What causes autoimmune disease?

Autoimmune diseases relate to many different inflammatory health disorders which are all labelled under one umbrella. Unfortunately, the cause of these conditions is still not known, but research has identified three factors which underpin these conditions. Understanding how these disorders develop into symptoms is an important first step to finding a therapy that is right for you.

What causes autoimmune disease?

Genetics

Autoimmune diseases often run in families, so you may have an increased likelihood of developing an autoimmune disease based on your genetics. For example, in coeliac disease, the likelihood of developing the disease in the general population is one in 100 people, whereas if you have a parent, sibling or child with the disease your risk is increased to one in 22.

Unlike other genetic diseases, there are not one or two genes which relate to autoimmunity. Rather, collectively certain genes presented together increase the risk of hyper-inflammation seen in autoimmune conditions.

Genetics is only one-third of the story - just because you have a family history of autoimmune disease doesn’t mean you will develop it. However, it does mean that you should be cautious if you do have a genetic risk. As you will see next, you do have full control over the other two causes, so if you are at risk, make sure you are managing these.

Environmental triggers

Have you heard the saying ‘while genes load the gun, the environment pulls the trigger’? This is the case in autoimmune disease. Genes predispose you to the risk of autoimmune disease, but these genes need to be in a ‘trigger’ environment to turn on autoimmunity.

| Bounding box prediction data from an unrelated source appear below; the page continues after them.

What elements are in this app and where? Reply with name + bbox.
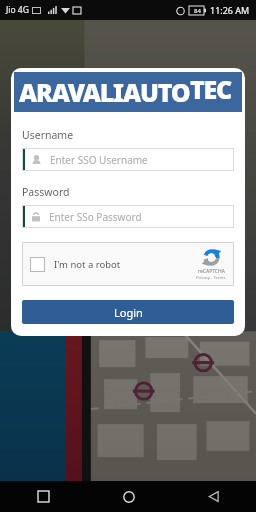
staticText: TECH	[190, 72, 237, 112]
staticText: Enter SSo Password	[49, 210, 142, 224]
button[interactable]: Recent apps	[0, 481, 86, 512]
staticText: Password	[22, 185, 70, 199]
staticText: 84	[194, 7, 201, 15]
button[interactable]: Enter SSo Password	[22, 205, 234, 228]
staticText: AUTO	[123, 75, 190, 109]
staticText: reCAPTCHA	[198, 268, 225, 275]
button[interactable]: Home	[86, 481, 171, 512]
staticText: Username	[22, 128, 74, 142]
button[interactable]: Back	[171, 481, 256, 512]
staticText: ARAVALI	[19, 75, 123, 109]
staticText: Login	[114, 305, 143, 320]
button[interactable]: I'm not a robot checkbox	[30, 257, 45, 272]
staticText: 11:26 AM	[210, 4, 250, 16]
button[interactable]: Enter SSO Username	[22, 148, 234, 171]
button[interactable]: Login	[22, 300, 234, 324]
staticText: Jio 4G	[6, 4, 29, 16]
staticText: Enter SSO Username	[50, 153, 148, 167]
staticText: Privacy - Terms	[196, 275, 226, 281]
staticText: I'm not a robot	[54, 258, 121, 271]
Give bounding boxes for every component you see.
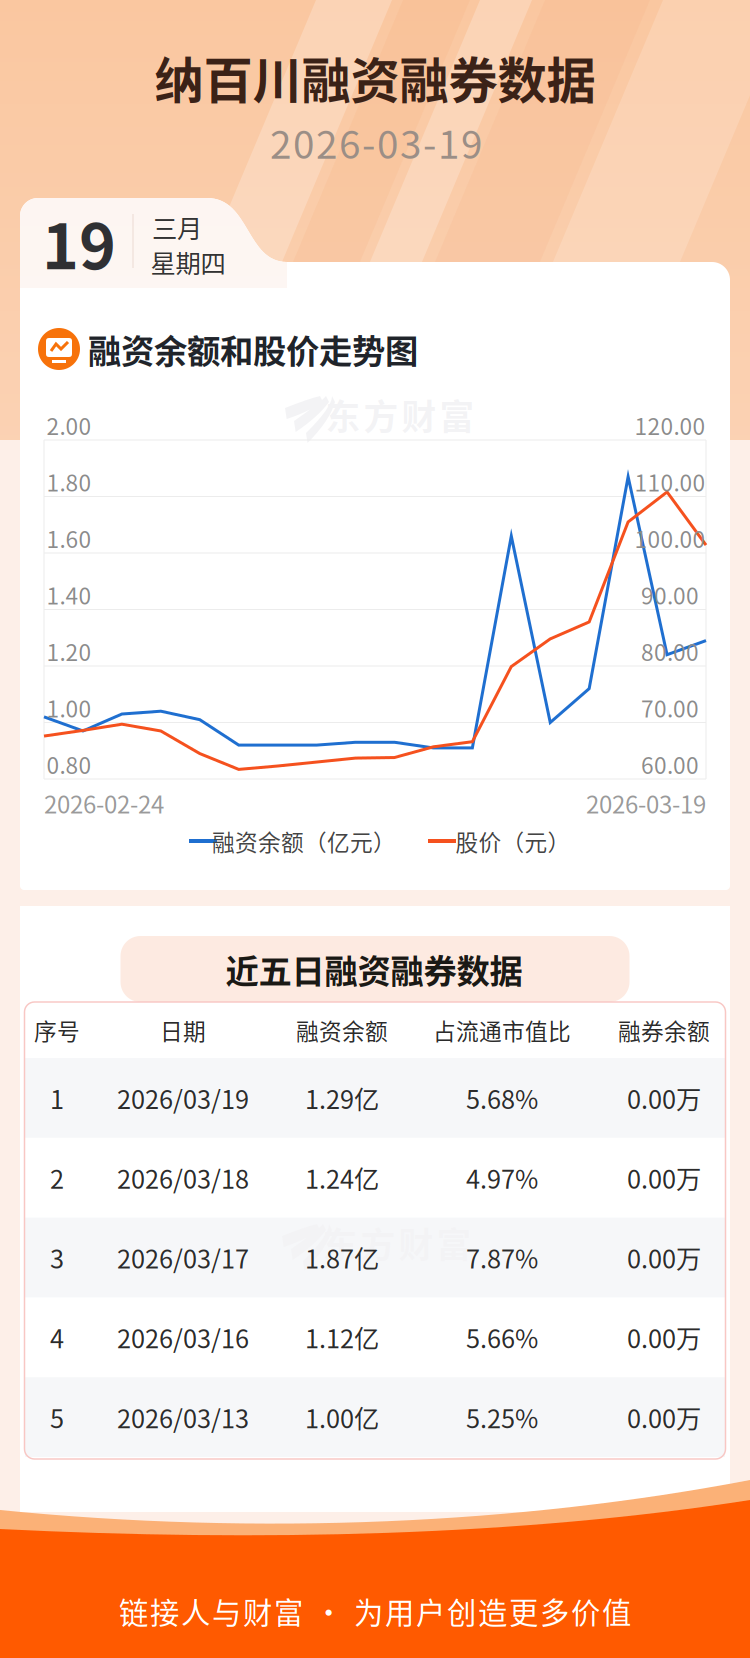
staticText: 110.00 [634, 465, 706, 498]
staticText: 纳百川融资融券数据 [154, 41, 596, 113]
staticText: 2026-03-19 [270, 114, 482, 170]
staticText: 70.00 [641, 691, 699, 724]
staticText: 1.80 [46, 465, 92, 498]
staticText: 0.00万 [627, 1159, 701, 1196]
staticText: 2026-03-19 [586, 786, 706, 820]
staticText: 0.00万 [627, 1080, 701, 1116]
staticText: 0.00万 [627, 1239, 701, 1276]
staticText: 2026/03/18 [117, 1159, 249, 1196]
staticText: 东方财富 [322, 1218, 472, 1268]
staticText: 3 [50, 1239, 64, 1276]
staticText: 日期 [160, 1014, 206, 1046]
staticText: 2026/03/16 [117, 1319, 249, 1356]
staticText: 链接人与财富 · 为用户创造更多价值 [119, 1590, 631, 1632]
staticText: 0.00万 [627, 1399, 701, 1436]
staticText: 1.00 [46, 691, 92, 724]
staticText: 1.20 [46, 635, 92, 667]
staticText: 股价（元） [456, 825, 570, 857]
staticText: 融资余额和股价走势图 [88, 325, 418, 373]
staticText: 90.00 [641, 578, 699, 611]
staticText: 7.87% [466, 1239, 538, 1276]
staticText: 5.66% [466, 1319, 538, 1356]
staticText: 5.25% [466, 1399, 538, 1436]
staticText: 0.80 [46, 748, 92, 780]
staticText: 三月 [152, 209, 202, 245]
staticText: 1.40 [46, 578, 92, 611]
staticText: 5.68% [466, 1080, 538, 1116]
staticText: 2026-02-24 [44, 786, 164, 820]
staticText: 2026/03/13 [117, 1399, 249, 1436]
staticText: 1.29亿 [305, 1080, 379, 1116]
staticText: 60.00 [641, 748, 699, 780]
staticText: 100.00 [634, 522, 706, 554]
staticText: 2 [50, 1159, 64, 1196]
staticText: 4.97% [466, 1159, 538, 1196]
staticText: 0.00万 [627, 1319, 701, 1356]
staticText: 4 [50, 1319, 64, 1356]
staticText: 1.60 [46, 522, 92, 554]
staticText: 19 [42, 197, 116, 287]
staticText: 2.00 [46, 409, 92, 441]
staticText: 占流通市值比 [433, 1014, 571, 1046]
staticText: 1.00亿 [305, 1399, 379, 1436]
staticText: 80.00 [641, 635, 699, 667]
staticText: 融资余额（亿元） [212, 825, 396, 857]
staticText: 1 [50, 1080, 64, 1116]
staticText: 近五日融资融券数据 [226, 945, 522, 993]
staticText: 5 [50, 1399, 64, 1436]
staticText: 2026/03/17 [117, 1239, 249, 1276]
staticText: 融券余额 [618, 1014, 710, 1046]
staticText: 1.12亿 [305, 1319, 379, 1356]
staticText: 2026/03/19 [117, 1080, 249, 1116]
staticText: 东方财富 [326, 390, 474, 440]
staticText: 融资余额 [296, 1014, 388, 1046]
staticText: 1.87亿 [305, 1239, 379, 1276]
staticText: 星期四 [150, 244, 226, 280]
staticText: 120.00 [634, 409, 706, 441]
staticText: 1.24亿 [305, 1159, 379, 1196]
staticText: 序号 [34, 1014, 80, 1046]
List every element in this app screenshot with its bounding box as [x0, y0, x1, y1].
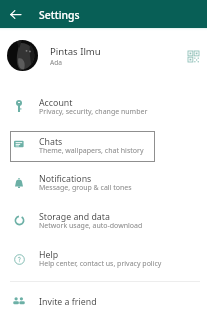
staticText: Invite a friend — [39, 296, 97, 308]
button[interactable]: Storage and data — [0, 206, 207, 237]
staticText: Help center, contact us, privacy policy — [39, 259, 162, 269]
button[interactable]: Invite a friend — [0, 285, 207, 316]
staticText: Ada — [50, 58, 62, 67]
staticText: Chats — [39, 136, 63, 148]
button[interactable]: Notifications — [0, 168, 207, 199]
staticText: Message, group & call tones — [39, 183, 132, 193]
button[interactable]: Pintas Ilmu — [0, 35, 207, 77]
button[interactable]: Chats — [10, 131, 155, 162]
staticText: Privacy, security, change number — [39, 107, 148, 117]
staticText: Theme, wallpapers, chat history — [39, 146, 144, 156]
staticText: Notifications — [39, 173, 92, 185]
staticText: Settings — [39, 8, 80, 22]
staticText: Storage and data — [39, 211, 110, 223]
button[interactable]: QR code — [183, 46, 204, 67]
staticText: Pintas Ilmu — [50, 45, 101, 58]
button[interactable]: Account — [0, 92, 207, 123]
staticText: Account — [39, 97, 73, 109]
staticText: Network usage, auto-download — [39, 221, 143, 231]
staticText: Help — [39, 249, 59, 261]
button[interactable]: Back — [0, 0, 28, 28]
button[interactable]: Help — [0, 244, 207, 275]
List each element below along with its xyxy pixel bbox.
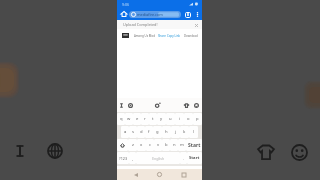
staticText: 8 — [187, 12, 189, 17]
button[interactable]: q — [117, 113, 125, 125]
button[interactable]: r — [141, 113, 149, 125]
button[interactable]: b — [162, 139, 170, 151]
staticText: j — [175, 129, 177, 135]
button[interactable]: Home — [119, 8, 129, 20]
staticText: n — [173, 142, 176, 148]
staticText: Among Us Mod — [134, 34, 156, 38]
button[interactable]: English — [136, 152, 180, 164]
staticText: e — [136, 116, 139, 122]
button[interactable]: Recent apps — [178, 169, 189, 180]
staticText: mediafire.com — [137, 12, 163, 17]
button[interactable]: . — [180, 152, 187, 164]
button[interactable]: s — [129, 126, 137, 138]
staticText: c — [149, 142, 152, 148]
button[interactable]: Clipboard — [117, 98, 126, 112]
button[interactable]: Settings — [126, 98, 135, 112]
button[interactable]: v — [154, 139, 162, 151]
staticText: y — [160, 116, 163, 122]
button[interactable]: z — [128, 139, 137, 151]
button[interactable]: Stickers — [257, 143, 275, 161]
button[interactable]: Copy Link — [167, 34, 181, 38]
button[interactable]: Emoji — [291, 144, 308, 161]
button[interactable]: g — [153, 126, 162, 138]
button[interactable]: e — [133, 113, 141, 125]
staticText: . — [183, 156, 185, 161]
button[interactable]: Close — [193, 22, 199, 28]
button[interactable]: y — [157, 113, 166, 125]
staticText: w — [127, 116, 131, 122]
button[interactable]: x — [137, 139, 146, 151]
staticText: Upload Completed! — [123, 22, 158, 27]
button[interactable]: Stickers — [181, 98, 191, 112]
button[interactable]: More options — [193, 10, 201, 18]
button[interactable]: Home — [154, 169, 165, 180]
button[interactable]: Start — [187, 152, 202, 164]
button[interactable]: Start — [186, 139, 202, 151]
button[interactable]: d — [137, 126, 145, 138]
staticText: h — [165, 129, 168, 135]
staticText: p — [196, 116, 199, 122]
button[interactable]: Share — [158, 34, 166, 38]
staticText: f — [148, 129, 150, 135]
staticText: English — [152, 156, 165, 161]
button[interactable]: Language — [47, 143, 63, 159]
staticText: g — [156, 129, 159, 135]
button[interactable]: n — [170, 139, 178, 151]
button[interactable]: GIF — [152, 98, 164, 112]
button[interactable]: Text cursor — [13, 144, 27, 158]
button[interactable]: mediafire.com — [129, 11, 181, 18]
staticText: t — [152, 116, 154, 122]
staticText: q — [120, 116, 123, 122]
button[interactable]: i — [175, 113, 184, 125]
staticText: r — [144, 116, 146, 122]
staticText: u — [169, 116, 172, 122]
staticText: k — [183, 129, 186, 135]
button[interactable]: ?123 — [117, 152, 129, 164]
button[interactable]: u — [166, 113, 175, 125]
button[interactable]: Shift — [117, 139, 128, 151]
staticText: m — [180, 142, 184, 148]
button[interactable]: Emoji — [191, 98, 202, 112]
button[interactable]: c — [146, 139, 154, 151]
button[interactable]: k — [180, 126, 189, 138]
staticText: Start — [188, 142, 201, 149]
button[interactable]: Back — [130, 169, 141, 180]
button[interactable]: p — [193, 113, 202, 125]
button[interactable]: l — [189, 126, 198, 138]
staticText: v — [157, 142, 160, 148]
staticText: x — [140, 142, 143, 148]
button[interactable]: m — [178, 139, 186, 151]
staticText: s — [132, 129, 135, 135]
staticText: Start — [189, 155, 200, 161]
staticText: a — [124, 129, 127, 135]
button[interactable]: a — [121, 126, 129, 138]
button[interactable]: Download — [184, 34, 198, 38]
staticText: o — [187, 116, 190, 122]
staticText: z — [132, 142, 134, 148]
button[interactable]: , — [129, 152, 136, 164]
button[interactable]: j — [171, 126, 180, 138]
button[interactable]: t — [149, 113, 157, 125]
staticText: , — [132, 156, 134, 161]
button[interactable]: o — [184, 113, 193, 125]
staticText: d — [140, 129, 143, 135]
button[interactable]: Among Us Mod — [117, 29, 202, 42]
button[interactable]: f — [145, 126, 153, 138]
staticText: i — [179, 116, 181, 122]
button[interactable]: h — [162, 126, 171, 138]
staticText: ?123 — [119, 156, 128, 161]
staticText: b — [165, 142, 168, 148]
staticText: l — [193, 129, 195, 135]
button[interactable]: Tabs — [184, 11, 191, 18]
button[interactable]: w — [125, 113, 133, 125]
button[interactable]: Upload Completed! — [117, 20, 202, 29]
staticText: 9:06 — [122, 2, 130, 7]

Trigger environments encompass those which create toxicity in the body such as airborne pollutants, a high sugar diet, water supply, personal-care products, and bacterial and viral infections.

Both acute and chronic infections have been strongly associated with triggering autoimmune disease, due to their aesthetic similarities with your own tissues. This confuses the immune system, so it starts to attack both the infections and your own cells.

Diet and lifestyle

Diet may affect autoimmune disease for several reasons. Certain diets may irritate the gut lining, causing increased intestinal permeability. A low nutrient diet can lead to nutrient deficiencies, instigating dysfunction of bodily systems. Further, the immune system may be overacted by certain foods, leading to increased systemic inflammation.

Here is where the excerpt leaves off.